▶ _TRY IT_: Go through the records below and restate each one word for word.

(Collected data)
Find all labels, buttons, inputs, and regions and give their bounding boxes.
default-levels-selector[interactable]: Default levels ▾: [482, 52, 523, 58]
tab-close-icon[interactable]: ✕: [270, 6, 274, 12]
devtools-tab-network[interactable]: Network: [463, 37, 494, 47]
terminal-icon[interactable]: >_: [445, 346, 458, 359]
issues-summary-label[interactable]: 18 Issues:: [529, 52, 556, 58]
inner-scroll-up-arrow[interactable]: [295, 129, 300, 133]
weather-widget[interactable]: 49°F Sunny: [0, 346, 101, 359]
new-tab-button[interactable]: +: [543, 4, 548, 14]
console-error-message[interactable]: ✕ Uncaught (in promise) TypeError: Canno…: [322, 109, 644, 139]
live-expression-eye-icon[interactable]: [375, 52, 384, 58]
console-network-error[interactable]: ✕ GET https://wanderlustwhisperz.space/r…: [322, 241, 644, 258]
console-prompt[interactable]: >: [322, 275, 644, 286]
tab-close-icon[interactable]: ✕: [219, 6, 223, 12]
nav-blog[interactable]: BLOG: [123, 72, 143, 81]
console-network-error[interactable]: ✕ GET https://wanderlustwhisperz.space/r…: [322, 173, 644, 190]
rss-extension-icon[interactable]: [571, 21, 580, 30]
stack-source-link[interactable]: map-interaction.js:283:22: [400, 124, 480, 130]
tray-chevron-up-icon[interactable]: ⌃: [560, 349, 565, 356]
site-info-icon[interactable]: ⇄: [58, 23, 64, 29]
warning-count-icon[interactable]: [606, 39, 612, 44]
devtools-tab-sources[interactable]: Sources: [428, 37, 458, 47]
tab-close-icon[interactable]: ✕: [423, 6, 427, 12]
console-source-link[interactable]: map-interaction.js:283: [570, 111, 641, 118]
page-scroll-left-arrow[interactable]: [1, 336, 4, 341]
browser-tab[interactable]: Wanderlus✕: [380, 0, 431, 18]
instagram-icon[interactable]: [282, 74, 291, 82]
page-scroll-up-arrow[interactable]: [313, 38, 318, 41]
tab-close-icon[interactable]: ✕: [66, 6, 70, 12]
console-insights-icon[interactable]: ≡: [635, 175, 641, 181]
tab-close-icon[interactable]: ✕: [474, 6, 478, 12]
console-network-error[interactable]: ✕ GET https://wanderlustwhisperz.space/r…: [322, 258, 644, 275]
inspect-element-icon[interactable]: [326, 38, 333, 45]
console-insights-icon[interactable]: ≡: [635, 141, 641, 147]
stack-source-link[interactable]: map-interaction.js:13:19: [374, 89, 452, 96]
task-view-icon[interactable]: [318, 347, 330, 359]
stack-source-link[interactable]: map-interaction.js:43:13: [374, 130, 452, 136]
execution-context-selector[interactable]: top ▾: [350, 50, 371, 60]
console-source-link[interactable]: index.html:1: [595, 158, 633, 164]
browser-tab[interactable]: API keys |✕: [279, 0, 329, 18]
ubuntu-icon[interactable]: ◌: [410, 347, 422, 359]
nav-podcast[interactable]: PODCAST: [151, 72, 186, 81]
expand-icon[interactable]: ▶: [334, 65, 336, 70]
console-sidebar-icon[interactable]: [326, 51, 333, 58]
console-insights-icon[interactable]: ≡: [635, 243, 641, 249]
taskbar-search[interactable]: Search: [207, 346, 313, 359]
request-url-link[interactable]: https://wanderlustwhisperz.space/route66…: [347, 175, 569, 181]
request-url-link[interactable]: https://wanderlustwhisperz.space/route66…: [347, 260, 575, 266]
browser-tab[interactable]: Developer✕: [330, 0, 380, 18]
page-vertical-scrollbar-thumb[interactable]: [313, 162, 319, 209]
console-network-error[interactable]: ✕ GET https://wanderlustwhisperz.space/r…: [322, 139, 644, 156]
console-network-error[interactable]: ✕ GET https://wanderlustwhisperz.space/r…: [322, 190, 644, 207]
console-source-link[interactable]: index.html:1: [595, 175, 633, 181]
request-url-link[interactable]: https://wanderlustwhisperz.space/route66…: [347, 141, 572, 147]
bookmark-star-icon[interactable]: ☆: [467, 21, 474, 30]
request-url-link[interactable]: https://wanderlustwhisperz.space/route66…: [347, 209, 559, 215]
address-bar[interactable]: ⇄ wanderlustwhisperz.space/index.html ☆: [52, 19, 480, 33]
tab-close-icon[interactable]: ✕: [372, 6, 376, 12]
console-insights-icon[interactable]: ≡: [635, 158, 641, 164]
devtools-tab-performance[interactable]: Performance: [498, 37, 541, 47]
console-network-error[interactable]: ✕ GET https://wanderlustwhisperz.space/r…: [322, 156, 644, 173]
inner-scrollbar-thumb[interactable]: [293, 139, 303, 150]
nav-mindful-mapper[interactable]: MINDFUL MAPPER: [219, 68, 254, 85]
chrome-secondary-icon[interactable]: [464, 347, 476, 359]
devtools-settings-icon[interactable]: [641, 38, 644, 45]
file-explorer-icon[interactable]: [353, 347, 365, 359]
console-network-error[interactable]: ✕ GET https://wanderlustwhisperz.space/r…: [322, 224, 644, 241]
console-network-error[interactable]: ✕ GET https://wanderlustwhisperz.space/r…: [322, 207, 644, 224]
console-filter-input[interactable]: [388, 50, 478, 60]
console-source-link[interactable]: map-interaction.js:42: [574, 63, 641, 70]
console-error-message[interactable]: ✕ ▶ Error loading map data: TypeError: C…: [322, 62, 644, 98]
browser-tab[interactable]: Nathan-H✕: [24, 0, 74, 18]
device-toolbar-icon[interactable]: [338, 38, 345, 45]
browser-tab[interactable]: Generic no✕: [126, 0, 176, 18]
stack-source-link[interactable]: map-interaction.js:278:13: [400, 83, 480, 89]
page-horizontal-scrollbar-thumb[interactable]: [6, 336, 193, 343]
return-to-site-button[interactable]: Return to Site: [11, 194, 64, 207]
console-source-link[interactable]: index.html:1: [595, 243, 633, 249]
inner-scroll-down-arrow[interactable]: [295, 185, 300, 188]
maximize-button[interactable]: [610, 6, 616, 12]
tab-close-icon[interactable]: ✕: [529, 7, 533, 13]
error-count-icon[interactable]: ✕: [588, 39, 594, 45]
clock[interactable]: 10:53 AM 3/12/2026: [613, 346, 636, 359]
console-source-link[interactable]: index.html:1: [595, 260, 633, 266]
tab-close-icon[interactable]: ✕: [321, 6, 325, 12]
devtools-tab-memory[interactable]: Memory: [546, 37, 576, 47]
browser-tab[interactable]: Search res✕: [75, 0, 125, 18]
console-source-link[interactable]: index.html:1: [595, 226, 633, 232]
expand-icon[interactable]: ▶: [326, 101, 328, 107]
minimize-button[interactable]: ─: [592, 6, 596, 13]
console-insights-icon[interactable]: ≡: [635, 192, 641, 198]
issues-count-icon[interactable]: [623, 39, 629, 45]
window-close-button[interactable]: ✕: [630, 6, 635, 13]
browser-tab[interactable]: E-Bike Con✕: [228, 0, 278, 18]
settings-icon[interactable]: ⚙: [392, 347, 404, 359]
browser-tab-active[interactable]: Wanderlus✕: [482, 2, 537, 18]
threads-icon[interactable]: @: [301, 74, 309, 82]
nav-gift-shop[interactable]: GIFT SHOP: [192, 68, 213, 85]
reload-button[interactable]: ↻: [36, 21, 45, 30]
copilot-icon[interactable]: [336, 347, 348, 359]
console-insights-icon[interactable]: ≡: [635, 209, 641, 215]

▶ _EXPECTED OUTPUT_:
Find all labels, buttons, inputs, and regions and give their bounding boxes.
default-levels-selector[interactable]: Default levels ▾: [482, 52, 523, 58]
tab-close-icon[interactable]: ✕: [270, 6, 274, 12]
devtools-tab-network[interactable]: Network: [463, 37, 494, 47]
terminal-icon[interactable]: >_: [445, 346, 458, 359]
issues-summary-label[interactable]: 18 Issues:: [529, 52, 556, 58]
inner-scroll-up-arrow[interactable]: [295, 129, 300, 133]
weather-widget[interactable]: 49°F Sunny: [0, 346, 101, 359]
new-tab-button[interactable]: +: [543, 4, 548, 14]
console-error-message[interactable]: ✕ Uncaught (in promise) TypeError: Canno…: [322, 109, 644, 139]
live-expression-eye-icon[interactable]: [375, 52, 384, 58]
console-network-error[interactable]: ✕ GET https://wanderlustwhisperz.space/r…: [322, 241, 644, 258]
console-prompt[interactable]: >: [322, 275, 644, 286]
tab-close-icon[interactable]: ✕: [219, 6, 223, 12]
nav-blog[interactable]: BLOG: [123, 72, 143, 81]
console-network-error[interactable]: ✕ GET https://wanderlustwhisperz.space/r…: [322, 173, 644, 190]
rss-extension-icon[interactable]: [571, 21, 580, 30]
stack-source-link[interactable]: map-interaction.js:283:22: [400, 124, 480, 130]
tray-chevron-up-icon[interactable]: ⌃: [560, 349, 565, 356]
site-info-icon[interactable]: ⇄: [58, 23, 64, 29]
warning-count-icon[interactable]: [606, 39, 612, 44]
devtools-tab-sources[interactable]: Sources: [428, 37, 458, 47]
tab-close-icon[interactable]: ✕: [423, 6, 427, 12]
console-source-link[interactable]: map-interaction.js:283: [570, 111, 641, 118]
page-scroll-left-arrow[interactable]: [1, 336, 4, 341]
browser-tab[interactable]: Wanderlus✕: [380, 0, 431, 18]
instagram-icon[interactable]: [282, 74, 291, 82]
page-scroll-up-arrow[interactable]: [313, 38, 318, 41]
tab-close-icon[interactable]: ✕: [66, 6, 70, 12]
console-insights-icon[interactable]: ≡: [635, 175, 641, 181]
tab-close-icon[interactable]: ✕: [474, 6, 478, 12]
console-network-error[interactable]: ✕ GET https://wanderlustwhisperz.space/r…: [322, 258, 644, 275]
inspect-element-icon[interactable]: [326, 38, 333, 45]
console-insights-icon[interactable]: ≡: [635, 141, 641, 147]
stack-source-link[interactable]: map-interaction.js:13:19: [374, 89, 452, 96]
task-view-icon[interactable]: [318, 347, 330, 359]
stack-source-link[interactable]: map-interaction.js:43:13: [374, 130, 452, 136]
execution-context-selector[interactable]: top ▾: [350, 50, 371, 60]
console-source-link[interactable]: index.html:1: [595, 158, 633, 164]
browser-tab[interactable]: API keys |✕: [279, 0, 329, 18]
ubuntu-icon[interactable]: ◌: [410, 347, 422, 359]
nav-podcast[interactable]: PODCAST: [151, 72, 186, 81]
expand-icon[interactable]: ▶: [334, 65, 336, 70]
console-sidebar-icon[interactable]: [326, 51, 333, 58]
console-insights-icon[interactable]: ≡: [635, 243, 641, 249]
taskbar-search[interactable]: Search: [207, 346, 313, 359]
request-url-link[interactable]: https://wanderlustwhisperz.space/route66…: [347, 175, 569, 181]
request-url-link[interactable]: https://wanderlustwhisperz.space/route66…: [347, 260, 575, 266]
browser-tab[interactable]: Developer✕: [330, 0, 380, 18]
page-vertical-scrollbar-thumb[interactable]: [313, 162, 319, 209]
console-network-error[interactable]: ✕ GET https://wanderlustwhisperz.space/r…: [322, 139, 644, 156]
console-network-error[interactable]: ✕ GET https://wanderlustwhisperz.space/r…: [322, 190, 644, 207]
console-source-link[interactable]: index.html:1: [595, 175, 633, 181]
request-url-link[interactable]: https://wanderlustwhisperz.space/route66…: [347, 141, 572, 147]
bookmark-star-icon[interactable]: ☆: [467, 21, 474, 30]
request-url-link[interactable]: https://wanderlustwhisperz.space/route66…: [347, 209, 559, 215]
address-bar[interactable]: ⇄ wanderlustwhisperz.space/index.html ☆: [52, 19, 480, 33]
tab-close-icon[interactable]: ✕: [372, 6, 376, 12]
console-insights-icon[interactable]: ≡: [635, 158, 641, 164]
devtools-tab-performance[interactable]: Performance: [498, 37, 541, 47]
console-network-error[interactable]: ✕ GET https://wanderlustwhisperz.space/r…: [322, 156, 644, 173]
inner-scrollbar-thumb[interactable]: [293, 139, 303, 150]
nav-mindful-mapper[interactable]: MINDFUL MAPPER: [219, 68, 254, 85]
chrome-secondary-icon[interactable]: [464, 347, 476, 359]
devtools-settings-icon[interactable]: [641, 38, 644, 45]
file-explorer-icon[interactable]: [353, 347, 365, 359]
console-network-error[interactable]: ✕ GET https://wanderlustwhisperz.space/r…: [322, 224, 644, 241]
console-network-error[interactable]: ✕ GET https://wanderlustwhisperz.space/r…: [322, 207, 644, 224]
console-filter-input[interactable]: [388, 50, 478, 60]
console-source-link[interactable]: map-interaction.js:42: [574, 63, 641, 70]
console-error-message[interactable]: ✕ ▶ Error loading map data: TypeError: C…: [322, 62, 644, 98]
browser-tab[interactable]: Nathan-H✕: [24, 0, 74, 18]
device-toolbar-icon[interactable]: [338, 38, 345, 45]
browser-tab[interactable]: Generic no✕: [126, 0, 176, 18]
stack-source-link[interactable]: map-interaction.js:278:13: [400, 83, 480, 89]
page-horizontal-scrollbar-thumb[interactable]: [6, 336, 193, 343]
return-to-site-button[interactable]: Return to Site: [11, 194, 64, 207]
console-source-link[interactable]: index.html:1: [595, 243, 633, 249]
inner-scroll-down-arrow[interactable]: [295, 185, 300, 188]
maximize-button[interactable]: [610, 6, 616, 12]
tab-close-icon[interactable]: ✕: [529, 7, 533, 13]
error-count-icon[interactable]: ✕: [588, 39, 594, 45]
clock[interactable]: 10:53 AM 3/12/2026: [613, 346, 636, 359]
console-source-link[interactable]: index.html:1: [595, 260, 633, 266]
tab-close-icon[interactable]: ✕: [321, 6, 325, 12]
devtools-tab-memory[interactable]: Memory: [546, 37, 576, 47]
browser-tab[interactable]: Search res✕: [75, 0, 125, 18]
console-source-link[interactable]: index.html:1: [595, 226, 633, 232]
expand-icon[interactable]: ▶: [326, 101, 328, 107]
minimize-button[interactable]: ─: [592, 6, 596, 13]
console-insights-icon[interactable]: ≡: [635, 192, 641, 198]
issues-count-icon[interactable]: [623, 39, 629, 45]
window-close-button[interactable]: ✕: [630, 6, 635, 13]
browser-tab[interactable]: E-Bike Con✕: [228, 0, 278, 18]
settings-icon[interactable]: ⚙: [392, 347, 404, 359]
browser-tab-active[interactable]: Wanderlus✕: [482, 2, 537, 18]
threads-icon[interactable]: @: [301, 74, 309, 82]
nav-gift-shop[interactable]: GIFT SHOP: [192, 68, 213, 85]
reload-button[interactable]: ↻: [36, 21, 45, 30]
copilot-icon[interactable]: [336, 347, 348, 359]
console-insights-icon[interactable]: ≡: [635, 209, 641, 215]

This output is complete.